Overall, this showed what we know of SLIT. It is safer than OIT, and it can work for many patients as a desensitizing option.

However, this study also showed some more real-world and longer-term data that is very helpful. It was a little surprising how well some patients did off therapy for several weeks. I did not expect this, to be honest. I am very hopeful with these data, although I have no scientific rationale to suspect SLIT is a “cure” for food allergy, much in the same way we do not tell patients OIT is a “cure” for food allergy.

Also, it obviously was not controlled, although some of those studies have been, which has to be recognized.

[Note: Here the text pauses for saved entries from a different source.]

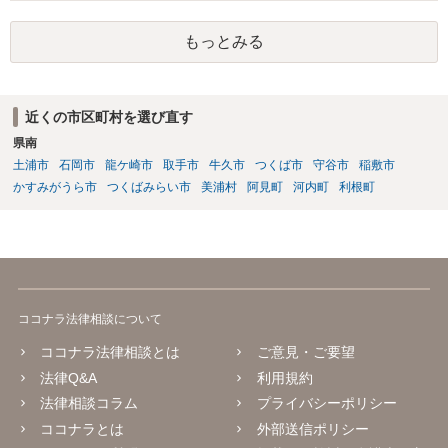
もっとみる
近くの市区町村を選び直す
県南
土浦市
石岡市
龍ケ崎市
取手市
牛久市
つくば市
守谷市
稲敷市
かすみがうら市
つくばみらい市
美浦村
阿見町
河内町
利根町
ココナラ法律相談について
ココナラ法律相談とは
ご意見・ご要望
法律Q&A
利用規約
法律相談コラム
プライバシーポリシー
ココナラとは
外部送信ポリシー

And, as the authors point out, the patients were asked not to intake or expose themselves to any peanut during the avoidance phase of the trial. One never really knows if families really do this. They just went through 4 years of therapy. They showed that their child responded to the therapy. Then we tell them, “OK, now just stop the therapy in the name of science, and do not allow your child any peanut to prove how long this therapy works after you stop it.” It takes a lot of faith to assume no parents continue some form of therapy in these studies. But maybe I am just a skeptic.

Jay Lieberman, MD

Associate Professor and Director of the Allergy and Immunology Training Program, University of Tennessee Health Science Center, Le Bonheur Children’s Hospital

Disclosures: Lieberman reports having investigator roles with Aimmune Therapeutics, DBV, Novartis and Regeneron; having data safety monitoring board roles with AbbVie and Siolta; having advisory board roles with ALK, Aquestive Therapeutics, DBV and Novartis; and serving as an associate editor for Annals of Allergy, Asthma & Immunology and as an executive board member for the American Board of Allergy and Immunology.